#### TASK GOAL
The lines below that include "peace" are to be found and copied.

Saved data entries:
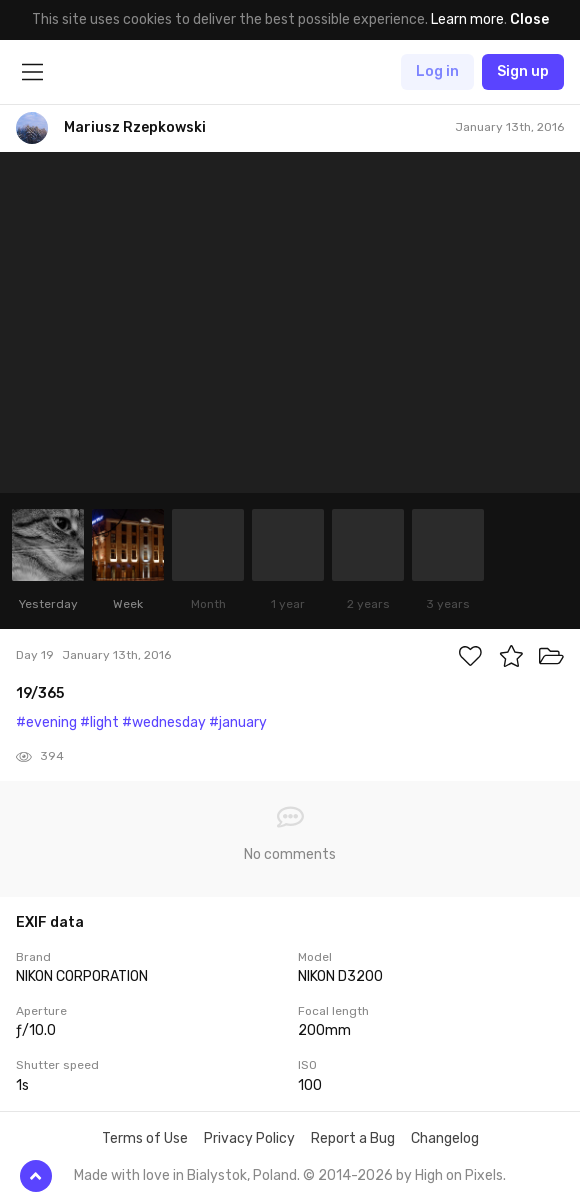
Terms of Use (145, 1138)
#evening (46, 722)
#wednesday (164, 722)
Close (529, 19)
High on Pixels (459, 1175)
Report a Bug (353, 1138)
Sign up (523, 71)
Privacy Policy (249, 1138)
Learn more (467, 19)
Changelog (445, 1138)
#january (238, 722)
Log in (437, 71)
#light (99, 722)
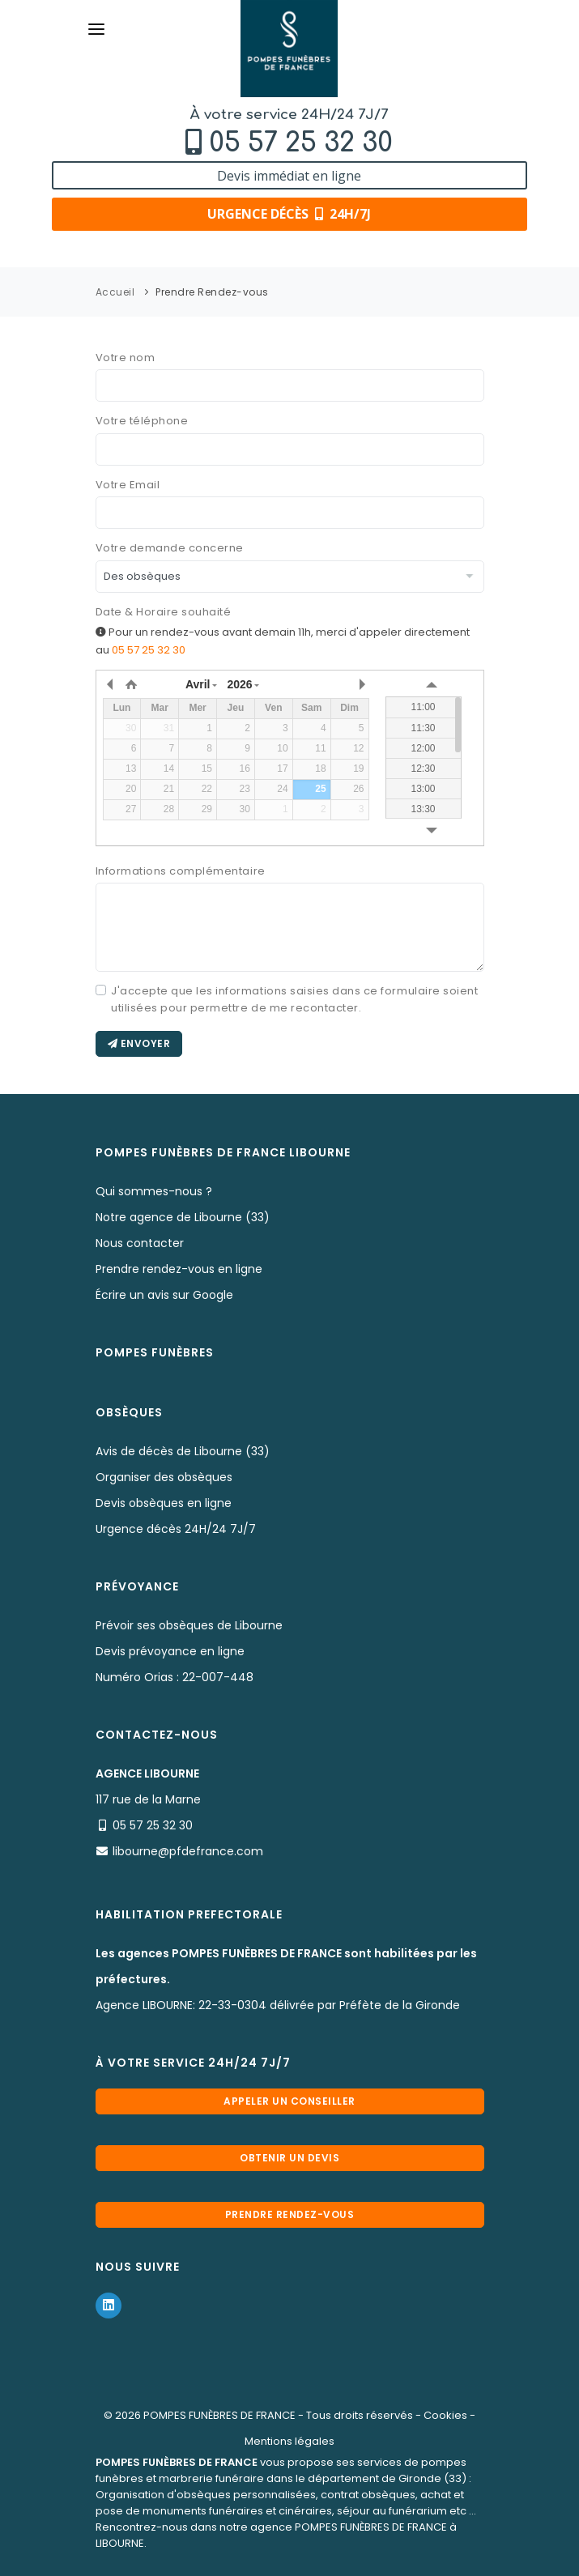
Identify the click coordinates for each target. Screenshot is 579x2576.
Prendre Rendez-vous (212, 292)
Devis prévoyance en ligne (170, 1651)
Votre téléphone (142, 420)
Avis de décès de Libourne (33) (183, 1451)
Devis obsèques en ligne (164, 1503)
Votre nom (125, 357)
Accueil (115, 292)
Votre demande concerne (170, 548)
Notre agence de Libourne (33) (183, 1217)
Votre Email (128, 484)
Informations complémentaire (181, 871)
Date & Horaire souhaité (164, 612)
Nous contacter (140, 1243)
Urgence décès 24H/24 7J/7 (176, 1529)
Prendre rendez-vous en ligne (179, 1269)
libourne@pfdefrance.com (188, 1851)
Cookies (445, 2415)
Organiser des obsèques (164, 1477)
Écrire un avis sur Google (164, 1295)
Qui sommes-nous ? (154, 1191)
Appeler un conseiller (289, 2101)
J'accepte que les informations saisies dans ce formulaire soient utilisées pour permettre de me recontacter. (294, 999)
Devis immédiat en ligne (289, 176)
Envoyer (139, 1043)
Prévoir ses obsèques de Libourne (189, 1625)
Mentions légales (289, 2441)
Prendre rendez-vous (290, 2214)
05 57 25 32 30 (301, 143)
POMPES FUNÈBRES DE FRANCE (219, 2415)
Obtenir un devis (289, 2158)
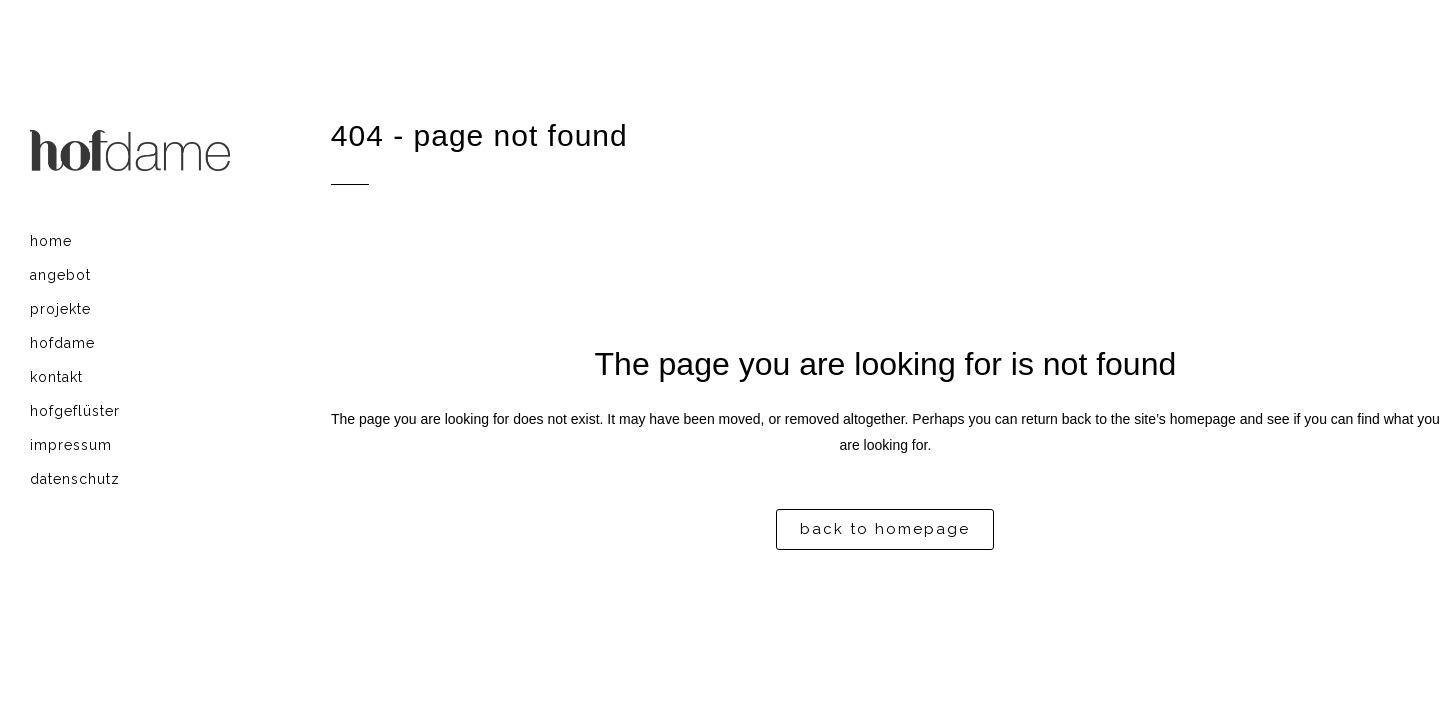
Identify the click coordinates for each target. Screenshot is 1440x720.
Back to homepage (885, 529)
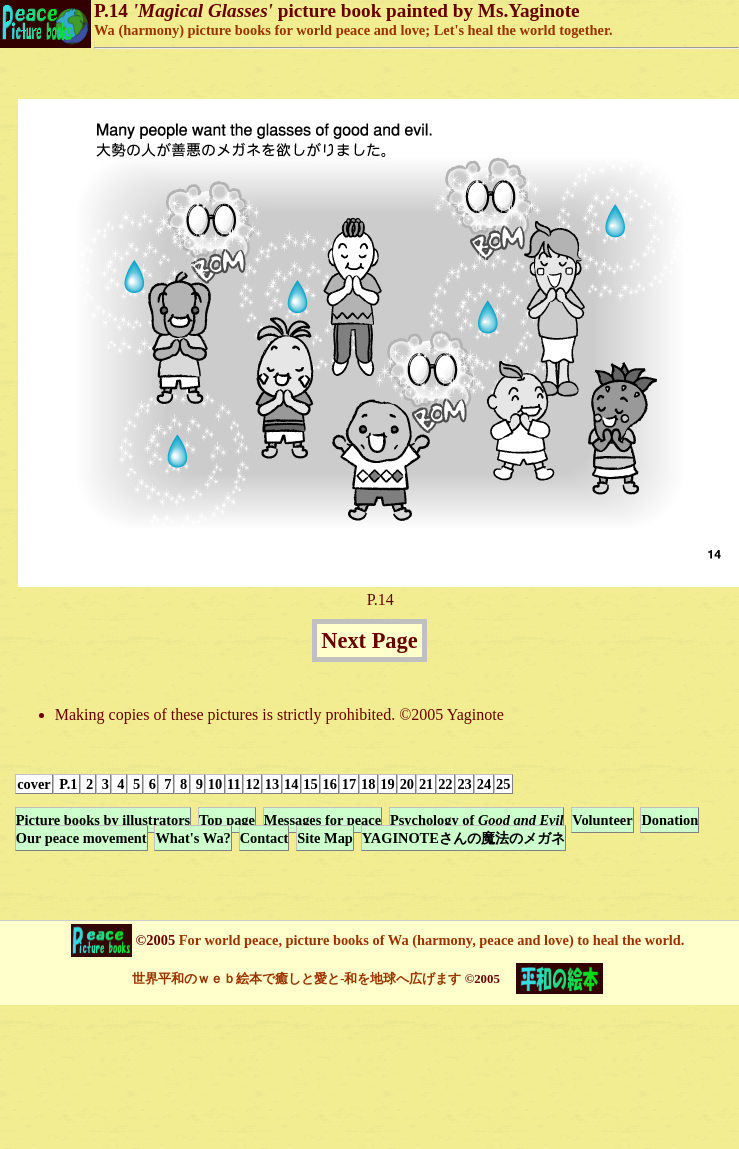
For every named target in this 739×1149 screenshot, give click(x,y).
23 (464, 784)
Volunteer (602, 820)
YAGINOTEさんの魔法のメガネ (463, 838)
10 (215, 784)
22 (445, 784)
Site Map (325, 838)
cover (34, 784)
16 (330, 784)
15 (310, 784)
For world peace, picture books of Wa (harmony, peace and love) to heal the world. (429, 940)
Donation (669, 820)
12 (253, 784)
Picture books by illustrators (103, 820)
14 (291, 784)
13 (272, 784)
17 (349, 784)
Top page (227, 820)
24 (484, 784)
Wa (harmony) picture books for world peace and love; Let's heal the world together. (353, 30)
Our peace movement (81, 838)
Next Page (369, 640)
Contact (264, 838)
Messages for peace (322, 820)
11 (234, 784)
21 (426, 784)
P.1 (67, 784)
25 (503, 784)
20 (407, 784)
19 (387, 784)
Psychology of (477, 820)
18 (368, 784)
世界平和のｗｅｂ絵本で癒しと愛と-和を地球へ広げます (296, 979)
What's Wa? (192, 838)
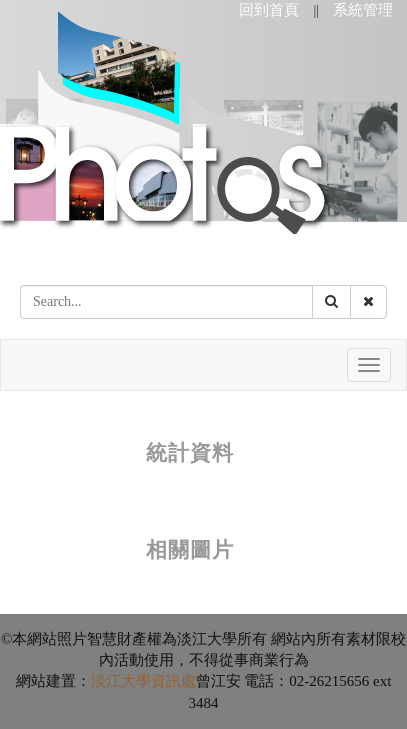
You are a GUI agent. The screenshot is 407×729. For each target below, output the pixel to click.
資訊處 (173, 681)
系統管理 (363, 10)
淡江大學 (121, 681)
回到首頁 (269, 10)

#### REPLY TO THE EXERCISE
For world peace, picture books of Wa (harmony, peace and love) to heal the world. (429, 940)
Wa (harmony) picture books for world peace and love; Let's heal the world together. (353, 30)
Our peace movement (81, 838)
Messages for peace (322, 820)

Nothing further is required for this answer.